Procedural Posture: Patentee and trademark holder Southco, Inc. appealed the District Court’s grant of summary judgment of non-infringement of U.S. Pat. Nos. 5,851,095; 6,280,131; and 6,468,012; summary judgment of non-infringement of U.S. Trademark Nos. 2,478,685 and 3,678,153; and denial of a motion to strike an expert declaration. CAFC affirmed-in-part, reversed-in-part, vacated-in-part, and remanded.
- Claim Construction: CAFC affirmed District Court’s construction of the term “attached” in the ’095 and ’131 patents as requiring direct attachment, based on the term’s ordinary meaning and its use in the specification. CAFC reversed the District Court’s construction of the term “rigidly secure” in the ’012 patent and held that, based on the patent specification, it is properly construed as “the component parts are attached such that they do no separate during normal operation.” CAFC reversed the District Court’s construction of the term “material from said knob fills said chamfer” and held that it is properly construed as meaning that the material from the knob flows into the chamfer.

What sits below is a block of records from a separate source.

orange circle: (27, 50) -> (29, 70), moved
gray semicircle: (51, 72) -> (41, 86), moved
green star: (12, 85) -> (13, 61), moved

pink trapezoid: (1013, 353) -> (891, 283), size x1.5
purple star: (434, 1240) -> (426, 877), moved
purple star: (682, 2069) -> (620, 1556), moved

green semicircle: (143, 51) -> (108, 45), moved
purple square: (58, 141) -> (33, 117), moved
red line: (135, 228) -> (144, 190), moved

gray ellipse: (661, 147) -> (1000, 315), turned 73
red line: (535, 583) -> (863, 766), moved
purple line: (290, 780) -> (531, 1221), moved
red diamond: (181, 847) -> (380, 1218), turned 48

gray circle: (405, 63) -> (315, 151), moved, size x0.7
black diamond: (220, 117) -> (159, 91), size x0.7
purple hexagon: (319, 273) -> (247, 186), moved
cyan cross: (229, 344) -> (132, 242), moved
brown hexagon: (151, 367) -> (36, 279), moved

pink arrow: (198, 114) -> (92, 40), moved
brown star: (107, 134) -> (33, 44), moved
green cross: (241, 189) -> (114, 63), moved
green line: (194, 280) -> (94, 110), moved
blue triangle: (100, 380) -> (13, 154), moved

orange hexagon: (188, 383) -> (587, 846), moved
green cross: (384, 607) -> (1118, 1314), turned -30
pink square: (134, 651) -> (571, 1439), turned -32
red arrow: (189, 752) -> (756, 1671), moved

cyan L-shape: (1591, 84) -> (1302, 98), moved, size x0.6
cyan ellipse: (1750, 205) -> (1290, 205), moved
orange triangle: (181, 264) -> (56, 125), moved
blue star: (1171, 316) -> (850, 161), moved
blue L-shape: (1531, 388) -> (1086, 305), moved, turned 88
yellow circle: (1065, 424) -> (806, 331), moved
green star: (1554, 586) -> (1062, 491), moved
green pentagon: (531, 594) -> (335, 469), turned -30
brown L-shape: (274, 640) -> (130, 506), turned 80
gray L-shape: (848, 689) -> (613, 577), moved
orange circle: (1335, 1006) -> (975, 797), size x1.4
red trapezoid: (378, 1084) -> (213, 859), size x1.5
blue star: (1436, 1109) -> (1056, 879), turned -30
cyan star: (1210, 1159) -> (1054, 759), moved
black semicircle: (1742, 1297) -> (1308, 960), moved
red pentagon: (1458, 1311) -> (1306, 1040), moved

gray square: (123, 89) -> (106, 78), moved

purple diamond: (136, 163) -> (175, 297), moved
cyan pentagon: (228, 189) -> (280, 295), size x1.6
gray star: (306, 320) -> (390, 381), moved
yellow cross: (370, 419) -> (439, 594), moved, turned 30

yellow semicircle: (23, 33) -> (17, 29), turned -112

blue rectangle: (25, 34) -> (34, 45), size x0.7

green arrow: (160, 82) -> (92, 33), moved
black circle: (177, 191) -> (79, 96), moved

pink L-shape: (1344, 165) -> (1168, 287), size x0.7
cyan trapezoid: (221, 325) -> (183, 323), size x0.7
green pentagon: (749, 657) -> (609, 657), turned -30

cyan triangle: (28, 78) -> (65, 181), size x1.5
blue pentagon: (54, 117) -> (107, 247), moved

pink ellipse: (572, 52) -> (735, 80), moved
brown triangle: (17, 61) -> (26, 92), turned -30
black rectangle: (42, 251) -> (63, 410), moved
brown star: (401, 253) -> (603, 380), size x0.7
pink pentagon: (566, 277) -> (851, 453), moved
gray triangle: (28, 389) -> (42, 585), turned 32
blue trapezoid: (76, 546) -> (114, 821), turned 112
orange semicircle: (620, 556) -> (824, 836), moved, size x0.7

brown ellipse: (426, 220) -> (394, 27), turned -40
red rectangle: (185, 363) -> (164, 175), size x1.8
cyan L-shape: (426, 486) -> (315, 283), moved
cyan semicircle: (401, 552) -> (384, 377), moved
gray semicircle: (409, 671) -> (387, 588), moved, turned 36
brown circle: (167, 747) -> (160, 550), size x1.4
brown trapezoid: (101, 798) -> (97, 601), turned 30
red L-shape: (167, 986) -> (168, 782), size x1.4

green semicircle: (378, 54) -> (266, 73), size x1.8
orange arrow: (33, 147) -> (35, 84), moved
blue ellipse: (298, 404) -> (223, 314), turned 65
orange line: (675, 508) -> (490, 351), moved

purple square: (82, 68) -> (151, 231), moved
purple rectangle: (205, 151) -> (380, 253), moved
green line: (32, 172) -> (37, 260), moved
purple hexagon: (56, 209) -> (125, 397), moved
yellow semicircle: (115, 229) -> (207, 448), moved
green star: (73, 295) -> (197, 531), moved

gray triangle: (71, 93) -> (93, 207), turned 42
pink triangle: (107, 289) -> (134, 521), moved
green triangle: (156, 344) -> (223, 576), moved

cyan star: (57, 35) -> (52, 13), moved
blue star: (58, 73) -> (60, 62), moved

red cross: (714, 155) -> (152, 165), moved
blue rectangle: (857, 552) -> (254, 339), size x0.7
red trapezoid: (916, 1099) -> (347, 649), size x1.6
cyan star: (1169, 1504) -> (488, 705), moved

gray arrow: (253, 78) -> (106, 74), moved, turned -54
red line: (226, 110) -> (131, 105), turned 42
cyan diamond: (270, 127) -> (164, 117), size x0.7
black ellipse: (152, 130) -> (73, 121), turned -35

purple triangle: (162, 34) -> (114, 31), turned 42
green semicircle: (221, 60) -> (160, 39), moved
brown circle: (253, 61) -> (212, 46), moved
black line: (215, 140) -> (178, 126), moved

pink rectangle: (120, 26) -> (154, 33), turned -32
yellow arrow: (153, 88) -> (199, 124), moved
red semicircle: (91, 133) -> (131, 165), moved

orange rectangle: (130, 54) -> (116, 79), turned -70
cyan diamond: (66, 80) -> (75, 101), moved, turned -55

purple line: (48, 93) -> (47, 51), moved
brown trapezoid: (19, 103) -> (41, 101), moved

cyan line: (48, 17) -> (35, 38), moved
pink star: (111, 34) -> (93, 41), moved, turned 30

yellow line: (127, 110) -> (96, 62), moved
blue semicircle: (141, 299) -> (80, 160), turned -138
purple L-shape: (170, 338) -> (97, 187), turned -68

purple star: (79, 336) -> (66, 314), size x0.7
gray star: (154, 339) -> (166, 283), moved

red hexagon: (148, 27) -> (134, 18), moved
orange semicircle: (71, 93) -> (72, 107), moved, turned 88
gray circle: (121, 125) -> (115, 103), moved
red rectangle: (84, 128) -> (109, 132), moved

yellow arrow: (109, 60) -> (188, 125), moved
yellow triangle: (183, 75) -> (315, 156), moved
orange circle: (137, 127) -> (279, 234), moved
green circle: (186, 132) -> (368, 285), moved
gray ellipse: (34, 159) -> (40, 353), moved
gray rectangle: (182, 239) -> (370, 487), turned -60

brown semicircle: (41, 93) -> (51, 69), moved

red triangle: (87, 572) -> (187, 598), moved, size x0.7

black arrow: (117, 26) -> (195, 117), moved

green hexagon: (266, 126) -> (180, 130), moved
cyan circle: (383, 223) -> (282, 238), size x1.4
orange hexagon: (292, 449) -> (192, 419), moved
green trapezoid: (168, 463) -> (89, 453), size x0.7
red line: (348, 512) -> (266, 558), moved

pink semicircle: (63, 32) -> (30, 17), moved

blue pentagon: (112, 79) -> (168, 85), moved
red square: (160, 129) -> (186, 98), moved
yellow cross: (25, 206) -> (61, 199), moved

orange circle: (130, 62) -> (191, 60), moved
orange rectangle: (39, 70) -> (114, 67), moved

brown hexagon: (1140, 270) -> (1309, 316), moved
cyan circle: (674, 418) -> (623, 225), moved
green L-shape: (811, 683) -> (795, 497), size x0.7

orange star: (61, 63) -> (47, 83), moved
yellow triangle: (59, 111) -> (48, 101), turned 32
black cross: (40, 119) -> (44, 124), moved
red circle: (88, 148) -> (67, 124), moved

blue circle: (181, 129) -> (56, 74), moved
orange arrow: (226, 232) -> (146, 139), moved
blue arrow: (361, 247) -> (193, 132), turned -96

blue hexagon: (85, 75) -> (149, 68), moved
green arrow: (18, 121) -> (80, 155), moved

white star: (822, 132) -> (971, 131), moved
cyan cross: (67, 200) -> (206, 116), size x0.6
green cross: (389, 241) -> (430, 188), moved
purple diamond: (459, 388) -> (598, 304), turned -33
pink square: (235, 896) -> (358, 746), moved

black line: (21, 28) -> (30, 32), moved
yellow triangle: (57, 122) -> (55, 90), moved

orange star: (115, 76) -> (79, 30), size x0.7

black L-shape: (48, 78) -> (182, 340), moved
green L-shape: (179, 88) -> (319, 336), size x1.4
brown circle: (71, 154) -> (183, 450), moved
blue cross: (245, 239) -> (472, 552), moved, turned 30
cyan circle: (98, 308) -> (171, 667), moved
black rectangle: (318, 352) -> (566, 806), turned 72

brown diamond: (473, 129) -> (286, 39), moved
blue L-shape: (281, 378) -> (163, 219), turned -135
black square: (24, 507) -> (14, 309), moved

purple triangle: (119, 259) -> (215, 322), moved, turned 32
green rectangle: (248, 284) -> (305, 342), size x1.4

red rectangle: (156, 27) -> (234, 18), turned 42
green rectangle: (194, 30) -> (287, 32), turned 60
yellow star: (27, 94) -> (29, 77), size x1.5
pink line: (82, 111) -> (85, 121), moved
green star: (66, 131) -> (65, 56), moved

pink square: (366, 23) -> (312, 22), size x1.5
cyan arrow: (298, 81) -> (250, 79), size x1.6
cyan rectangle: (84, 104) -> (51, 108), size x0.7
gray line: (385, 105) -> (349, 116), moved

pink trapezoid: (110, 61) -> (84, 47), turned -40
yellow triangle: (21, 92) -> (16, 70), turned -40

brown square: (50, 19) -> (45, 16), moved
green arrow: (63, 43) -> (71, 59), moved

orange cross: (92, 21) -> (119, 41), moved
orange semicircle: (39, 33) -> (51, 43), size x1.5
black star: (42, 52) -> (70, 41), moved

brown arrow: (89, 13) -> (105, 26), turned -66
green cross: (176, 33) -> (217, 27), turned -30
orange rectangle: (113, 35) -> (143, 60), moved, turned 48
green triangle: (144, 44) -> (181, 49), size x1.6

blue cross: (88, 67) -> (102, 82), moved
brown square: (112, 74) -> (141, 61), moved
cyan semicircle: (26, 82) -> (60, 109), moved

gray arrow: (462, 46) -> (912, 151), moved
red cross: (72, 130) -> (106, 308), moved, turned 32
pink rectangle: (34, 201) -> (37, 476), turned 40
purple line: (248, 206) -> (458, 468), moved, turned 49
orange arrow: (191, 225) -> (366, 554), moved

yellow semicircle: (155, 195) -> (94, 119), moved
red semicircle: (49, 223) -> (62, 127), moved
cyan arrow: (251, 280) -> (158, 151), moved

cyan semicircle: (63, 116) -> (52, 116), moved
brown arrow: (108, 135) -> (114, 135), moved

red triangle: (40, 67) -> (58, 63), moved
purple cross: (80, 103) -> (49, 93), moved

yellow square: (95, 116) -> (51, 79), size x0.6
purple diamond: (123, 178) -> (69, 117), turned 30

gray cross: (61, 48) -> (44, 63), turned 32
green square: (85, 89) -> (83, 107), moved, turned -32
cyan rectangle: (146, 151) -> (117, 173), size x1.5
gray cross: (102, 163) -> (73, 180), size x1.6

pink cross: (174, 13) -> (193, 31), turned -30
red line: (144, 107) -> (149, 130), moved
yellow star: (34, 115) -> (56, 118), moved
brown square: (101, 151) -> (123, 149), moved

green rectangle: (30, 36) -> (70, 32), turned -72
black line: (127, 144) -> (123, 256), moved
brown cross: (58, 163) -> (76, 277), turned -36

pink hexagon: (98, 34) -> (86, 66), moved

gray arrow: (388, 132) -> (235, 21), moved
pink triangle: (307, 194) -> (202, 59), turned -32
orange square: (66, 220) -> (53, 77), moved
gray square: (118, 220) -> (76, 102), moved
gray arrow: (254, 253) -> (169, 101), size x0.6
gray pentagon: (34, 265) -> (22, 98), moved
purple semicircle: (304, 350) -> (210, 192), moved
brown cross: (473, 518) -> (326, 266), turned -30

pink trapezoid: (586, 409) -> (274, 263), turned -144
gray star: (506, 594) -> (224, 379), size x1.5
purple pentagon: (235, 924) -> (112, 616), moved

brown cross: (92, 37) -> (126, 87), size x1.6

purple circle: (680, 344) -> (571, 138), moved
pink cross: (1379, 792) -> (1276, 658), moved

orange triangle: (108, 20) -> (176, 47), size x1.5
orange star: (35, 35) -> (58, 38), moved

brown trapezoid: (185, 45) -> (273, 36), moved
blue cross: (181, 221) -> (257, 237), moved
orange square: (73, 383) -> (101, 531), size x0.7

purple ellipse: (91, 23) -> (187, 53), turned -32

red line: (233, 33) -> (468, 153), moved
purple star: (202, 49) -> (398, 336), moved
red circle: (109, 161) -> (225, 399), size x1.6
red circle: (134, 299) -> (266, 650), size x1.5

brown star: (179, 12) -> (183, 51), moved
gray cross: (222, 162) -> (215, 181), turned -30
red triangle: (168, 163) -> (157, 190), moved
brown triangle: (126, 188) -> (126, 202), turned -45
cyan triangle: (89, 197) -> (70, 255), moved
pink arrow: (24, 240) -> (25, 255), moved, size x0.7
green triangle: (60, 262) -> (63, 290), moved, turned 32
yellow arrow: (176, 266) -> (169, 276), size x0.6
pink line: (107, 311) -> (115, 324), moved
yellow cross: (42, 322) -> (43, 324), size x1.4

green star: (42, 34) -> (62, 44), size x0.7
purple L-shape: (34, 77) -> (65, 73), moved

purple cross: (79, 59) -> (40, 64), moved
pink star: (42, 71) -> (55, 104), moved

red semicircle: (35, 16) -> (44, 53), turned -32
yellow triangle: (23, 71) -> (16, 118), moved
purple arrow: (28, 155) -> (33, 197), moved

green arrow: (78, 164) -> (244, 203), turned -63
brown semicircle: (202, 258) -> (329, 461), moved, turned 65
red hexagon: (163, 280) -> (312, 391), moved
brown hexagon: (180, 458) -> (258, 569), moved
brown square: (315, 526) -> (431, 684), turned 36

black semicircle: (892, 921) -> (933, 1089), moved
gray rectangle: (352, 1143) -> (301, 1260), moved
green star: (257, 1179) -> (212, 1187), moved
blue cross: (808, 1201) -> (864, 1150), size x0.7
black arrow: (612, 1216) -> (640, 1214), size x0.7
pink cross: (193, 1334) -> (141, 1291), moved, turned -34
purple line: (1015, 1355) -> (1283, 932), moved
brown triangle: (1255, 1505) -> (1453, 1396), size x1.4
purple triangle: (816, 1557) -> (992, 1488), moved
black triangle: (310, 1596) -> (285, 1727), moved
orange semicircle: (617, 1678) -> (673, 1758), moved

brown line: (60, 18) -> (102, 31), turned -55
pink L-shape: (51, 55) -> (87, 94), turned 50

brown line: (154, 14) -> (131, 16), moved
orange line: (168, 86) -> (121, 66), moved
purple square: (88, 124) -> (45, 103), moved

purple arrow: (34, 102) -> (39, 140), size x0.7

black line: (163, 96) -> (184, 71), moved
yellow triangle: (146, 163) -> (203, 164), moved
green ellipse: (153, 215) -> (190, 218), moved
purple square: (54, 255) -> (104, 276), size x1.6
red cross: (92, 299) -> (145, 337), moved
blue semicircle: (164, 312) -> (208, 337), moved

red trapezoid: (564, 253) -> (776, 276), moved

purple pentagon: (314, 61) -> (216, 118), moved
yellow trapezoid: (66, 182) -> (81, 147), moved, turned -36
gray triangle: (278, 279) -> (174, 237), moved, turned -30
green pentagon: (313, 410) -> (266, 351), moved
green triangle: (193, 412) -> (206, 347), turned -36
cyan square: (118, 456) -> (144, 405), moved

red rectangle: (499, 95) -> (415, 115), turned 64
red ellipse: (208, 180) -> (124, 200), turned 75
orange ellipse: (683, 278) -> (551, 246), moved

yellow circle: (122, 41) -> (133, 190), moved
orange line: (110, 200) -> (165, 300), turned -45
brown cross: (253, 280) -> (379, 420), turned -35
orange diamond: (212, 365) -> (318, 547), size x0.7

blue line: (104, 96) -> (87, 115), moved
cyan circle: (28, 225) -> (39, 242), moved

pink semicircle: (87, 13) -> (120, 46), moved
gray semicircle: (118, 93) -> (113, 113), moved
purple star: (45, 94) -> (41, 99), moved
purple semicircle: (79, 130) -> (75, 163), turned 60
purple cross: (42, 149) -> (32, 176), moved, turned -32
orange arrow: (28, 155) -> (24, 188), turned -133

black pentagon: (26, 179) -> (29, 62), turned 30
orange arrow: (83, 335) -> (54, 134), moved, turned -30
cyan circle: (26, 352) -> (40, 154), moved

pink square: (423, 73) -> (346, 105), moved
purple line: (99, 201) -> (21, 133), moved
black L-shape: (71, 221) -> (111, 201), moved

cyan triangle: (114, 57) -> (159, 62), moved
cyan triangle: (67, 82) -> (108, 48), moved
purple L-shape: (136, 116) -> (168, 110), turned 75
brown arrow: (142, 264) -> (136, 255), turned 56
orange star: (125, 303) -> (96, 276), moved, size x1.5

- Doctrine of Equivalents: CAFC affirmed District Court’s grant of summary judgment of non-infringement of the ’095 and ’131 patents under the doctrine of equivalents, finding that no reasonable jury could find equivalence between direct attachment and indirect attachment.
- Untimely Expert Declaration: CAFC reversed the District Court’s denial of Southco’s motion to strike an expert declaration of non-infringement of the ’012 patent on the basis that it was untimely. Applying Third Circuit law, CAFC held that the District Court clearly erred by refusing to strike the expert declaration when it found that Plaintiff was not prejudiced, because Southco had not had the opportunity to depose the expert and provide a thorough rebuttal.
- Material Fact: CAFC held that Southco presented evidence showing a question of material fact concerning non-infringement of claims 7, 13, and 14 of the ’012 patent, and reversed the District Court’s grant of summary judgment. CAFC also reversed the District Court’s grant of summary judgment of non-infringement of claims 1-6 and 8-12 of the ’012 patent because the District Court did not properly construe the terms “rigidly secure” and “material from said knob fills said chamfer.”
- Trademarks: CAFC affirmed District Court’s grant of summary judgment of non-infringement of Southco’s trademarks because Fivetech did not use them in commerce. CAFC found that Fivetech’s web-based catalog failed to raise a genuine factual dispute because it was not authenticated and further, the catalog alone did not prove that goods were used in commerce in the United States. CAFC also found that Fivetech’s trademark application was not a use in commerce, and that an offer of sale, without any evidence that goods were shipped to the United States, was not evidence of commerce either.